7- Pensez-vous que les prairies de fauche de moyenne montagne constituent un refuge pour le Râle des genêts car l’agriculture y est moins intensive qu’en plaine ? Est-ce selon vous une adaptation aussi au changement climatique ?

Râle des genêts (Crex crex)

Râle des genêts (Crex crex) chanteur dans une prairie de fauche en montagne à Soleilhas (Alpes-de-Haute-Provence) en juin 2022.
Photographie : Nicolas Martinez

Justin Chambrelin (LPO France) : la présence du Râle des genêts dans les Alpes suisses, italiennes et françaises est connue depuis longtemps, et le rôle du changement climatique est donc difficile à évaluer. L’espèce a probablement été longtemps sous-détectée dans ces milieux en raison de sa discrétion et de son apparition « irruptive » et donc imprévisible, la répartition spatio-temporelle de ses effectifs étant très aléatoire d’une année à l’autre.
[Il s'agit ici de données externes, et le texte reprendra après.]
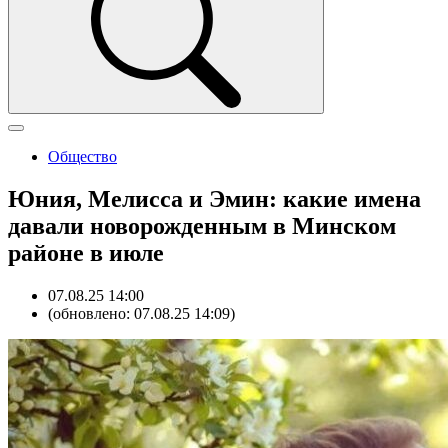
Общество
Юния, Мелисса и Эмин: какие имена
давали новорожденным в Минском
районе в июле
07.08.25 14:00
(обновлено: 07.08.25 14:09)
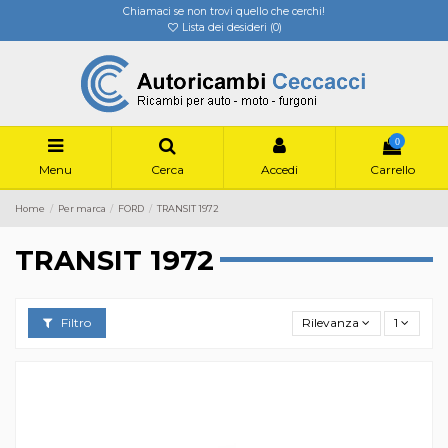
Chiamaci se non trovi quello che cerchi!
Lista dei desideri (
0
)
0
Menu
Cerca
Accedi
Carrello
Home
Per marca
FORD
TRANSIT 1972
TRANSIT 1972
Filtro
Rilevanza
1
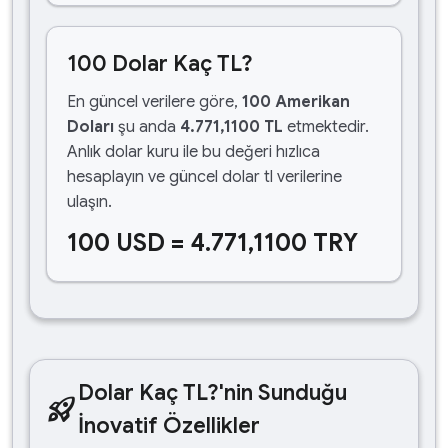
100 Dolar Kaç TL?
En güncel verilere göre,
100 Amerikan
Doları
şu anda
4.771,1100 TL
etmektedir.
Anlık dolar kuru ile bu değeri hızlıca
hesaplayın ve güncel dolar tl verilerine
ulaşın.
100 USD = 4.771,1100 TRY
Dolar Kaç TL?'nin Sunduğu
rocket_launch
İnovatif Özellikler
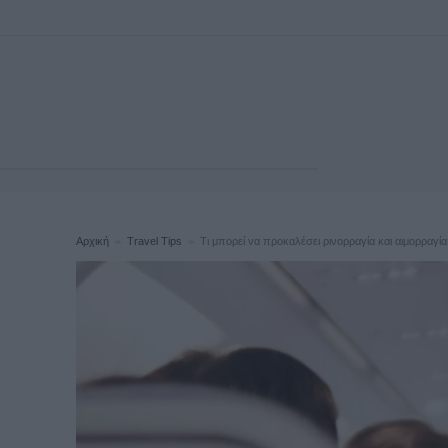
Αρχική
Travel Tips
Τι μπορεί να προκαλέσει ρινορραγία και αιμορραγία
En Suisse, le dernier pic du nombre de chanteurs a eu lieu en 2020, et les effectifs helvétiques sont passés de sept nicheurs certains en 2019, à 50 en 2020, pour revenir à 4 en 2021 (Luc Lombardo, 2024). Ce phénomène a aussi eu lieu en France en 2020, où les effectifs sont passés de 77 à 106 mâles chanteurs en 2019 à 205 – 227 en 2020, pour revenir à 117 – 150 mâles chanteurs en 2021 (T. Hercé et al., 2024).

8- Pourriez-vous nous conseiller quelques secteurs dans les départements de Haute-Loire, d’Ardèche et du Cantal pour avoir une chance d’entendre le Râle des genêts ?

LPO AuRA : dans le Cantal, la planèze de Saint-Flour est favorable (lire Observer les oiseaux dans les prairies humides d’altitude de la narse de Nouvialle) les plateaux du Mézenc et le mont Gerbier-de-Jonc sont conseillés en Haute-Loire et en Ardèche, ainsi que le val de Courre dans le massif du Sancy (Puy-de-Dôme).

9- Est-il possible de participer à des comptages futurs dans la région Auvergne-Rhône-Alpes ?

LPO AuRA : le comptage national a lieu à la mi-juin, et il est possible d’y participer en contactant la LPO Auvergne-Rhône-Alpes et/ou ses antennes locales (site web : auvergne-rhone-alpes.lpo.fr).